# [TASK REQUIREMENTS]
Wherever a picture appears, leave it out, and transcribe the rest of the records exactly.

# [DATASET CONTENT]
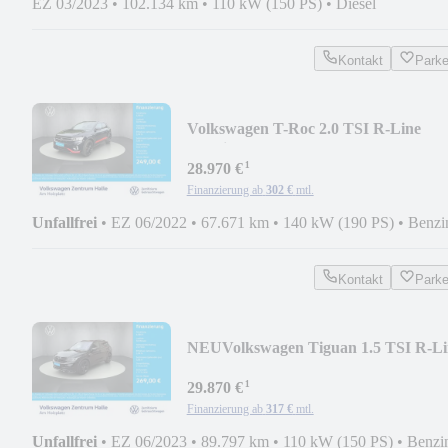
EZ 03/2023
•
102.134 km
•
110 kW (150 PS)
•
Diesel
Kontakt
Park
Volkswagen T-Roc 2.0 TSI R-Line
4Motion
¹
28.970 €
Finanzierung ab
302 €
mtl.
Unfallfrei
•
EZ 06/2022
•
67.671 km
•
140 kW (190 PS)
•
Benzi
Kontakt
Park
NEU
Volkswagen Tiguan 1.5 TSI R-Li
DSG
¹
29.870 €
Finanzierung ab
317 €
mtl.
Unfallfrei
•
EZ 06/2023
•
89.797 km
•
110 kW (150 PS)
•
Benzi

# [ANSWER TO THE EXERCISE]
EZ 03/2023
•
102.134 km
•
110 kW (150 PS)
•
Diesel
Kontakt
Park
Volkswagen T-Roc 2.0 TSI R-Line
4Motion
¹
28.970 €
Finanzierung ab
302 €
mtl.
Unfallfrei
•
EZ 06/2022
•
67.671 km
•
140 kW (190 PS)
•
Benzi
Kontakt
Park
NEU
Volkswagen Tiguan 1.5 TSI R-Li
DSG
¹
29.870 €
Finanzierung ab
317 €
mtl.
Unfallfrei
•
EZ 06/2023
•
89.797 km
•
110 kW (150 PS)
•
Benzi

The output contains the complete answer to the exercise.